DCP proposes to replace the grandfather clause in order to protect significant natural features on grandfathered lots. As a result, site alteration and most building enlargement on formerly grandfathered lots would require City Planning Commission review. Development of new buildings on most formerly grandfathered lots would still require City Planning Commission review unless they meet new criteria allowing as-of-right development described below.

If a formerly grandfathered lot is Tier I (less than 10% slope), less than 10,000 sq. ft. lot area, and has no significant natural features, development or enlargement up to 2,500 sq. ft. of lot coverage will be permitted as-of-right subject to performance standards.

3) On small lots with no significant natural features, allow as-of-right development guided by performance standards

The Department of City Planning concluded that City Planning Commission review of small sites with generic natural features such as flat topography and scattered trees could be made as-of-right as long as performance standards are specified and followed. The City Planning Commission would focus resources on significant natural features.

The new standards will regulate all building enlargement, site alteration and development based on lot size, topography and presence of natural features. Both vacant lots and formerly grandfathered lots will fall into several new categories:


A site that could be developed as-of-right subject to performance standards.
New As-of-Right Category - Enlargement or development of up to 2,500 square feet total footprint permitted as-of-right if site is 10,000 square feet or less, Tier I topography and has no significant natural features. Project must meet performance standards to save trees.

All other development, enlargement or site alteration would continue to require City Planning Commission review for certification or authorization. For example:
If project meets as-of-right criteria but cannot meet performance standards
If project meets as-of-right criteria but wants to develop more than 2,500 square feet
If lot size is greater than 10,000 square feet
If site of any lot size has hillside Tier II or steep slope topography
If site of any size has other significant natural features (forest, rock outcropping, wetland or water feature, etc.)

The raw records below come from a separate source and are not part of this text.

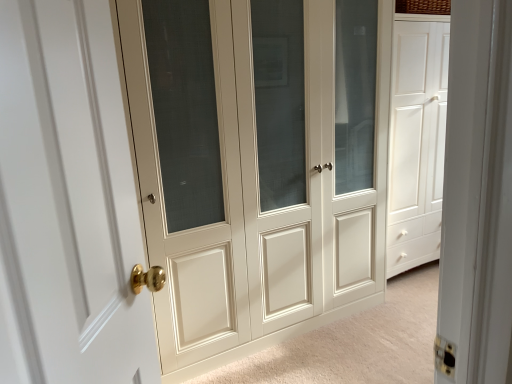 Question: Is white glossy door at left, acting as the second door starting from the right, to the left of matte cream cabinet at center, which is the second door from front to back, from the viewer's perspective?

Choices:
 (A) no
 (B) yes

Answer: (B)

Question: Is white glossy door at left, acting as the second door starting from the right, next to matte cream cabinet at center, which is the second door from front to back?

Choices:
 (A) yes
 (B) no

Answer: (B)

Question: Can you confirm if white glossy door at left, acting as the second door starting from the right, is bigger than matte cream cabinet at center, the second door when ordered from left to right?

Choices:
 (A) no
 (B) yes

Answer: (A)

Question: From the image's perspective, is white glossy door at left, acting as the second door starting from the right, located above matte cream cabinet at center, the second door when ordered from left to right?

Choices:
 (A) no
 (B) yes

Answer: (A)

Question: Is white glossy door at left, the 2th door viewed from the back, to the right of matte cream cabinet at center, which is the first door from back to front, from the viewer's perspective?

Choices:
 (A) yes
 (B) no

Answer: (B)

Question: Does white glossy door at left, acting as the second door starting from the right, have a lesser width compared to matte cream cabinet at center, the second door when ordered from left to right?

Choices:
 (A) yes
 (B) no

Answer: (A)

Question: Does matte cream cabinet at center, which is the 1th door in right-to-left order, contain white glossy door at left, acting as the second door starting from the right?

Choices:
 (A) no
 (B) yes

Answer: (A)

Question: Is white glossy door at left, the 2th door viewed from the back, at the back of matte cream cabinet at center, which is the second door from front to back?

Choices:
 (A) no
 (B) yes

Answer: (A)

Question: Considering the relative sizes of matte cream cabinet at center, the second door when ordered from left to right, and white glossy door at left, the 2th door viewed from the back, in the image provided, is matte cream cabinet at center, the second door when ordered from left to right, wider than white glossy door at left, the 2th door viewed from the back,?

Choices:
 (A) yes
 (B) no

Answer: (A)

Question: From the image's perspective, does matte cream cabinet at center, which is the first door from back to front, appear higher than white glossy door at left, the 2th door viewed from the back?

Choices:
 (A) no
 (B) yes

Answer: (B)

Question: Does matte cream cabinet at center, which is the second door from front to back, have a larger size compared to white glossy door at left, marked as the first door in a front-to-back arrangement?

Choices:
 (A) yes
 (B) no

Answer: (A)

Question: Are matte cream cabinet at center, which is the first door from back to front, and white glossy door at left, the 2th door viewed from the back, far apart?

Choices:
 (A) no
 (B) yes

Answer: (B)

Question: From a real-world perspective, relative to white glossy door at left, acting as the second door starting from the right, is matte cream cabinet at center, which is the first door from back to front, vertically above or below?

Choices:
 (A) below
 (B) above

Answer: (A)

4) Add clear performance standards, change some special permits to authorizations, and add some certifications for site alteration and enlargement on formerly grandfathered lots
a) Change two special permits to authorizations so that staff and developers have more flexibility in site planning to preserve natural features. The special permits are:
(1) modification of yard, height and setback regulations, and parking location regulations and
(2) alteration of natural features (rock outcropping, steep slope in NA-2).

b) Allow in-ground swimming pools as-of-right if modification of topography at pool edge is no more than 2 feet up or down. This would apply to formerly grandfathered and vacant flat sites of any lot size, if no tree removal is required.

c) Performance standards – The Hillsides performance standards detailed above will provide clear guidelines to minimize effect of development on hillsides, steep slopes, trees and other vegetation. Specific performance standards will allow for more predictable review of applications, which will benefit the applicant-homeowner, the city, and the SNAD.

5) Improve the plant list used to identify natural features and select plants for landscaping. The existing SNAD plant list is broad and defines ecosystems, which is helpful for identifying certain natural features; however, it is too broad to meet the individual homeowner’s landscaping needs. The narrower plant list from the Hillsides District, which was designed with the home owner in mind, will be adopted for the SNAD. The existing broad plant list will remain a part of the SNAD.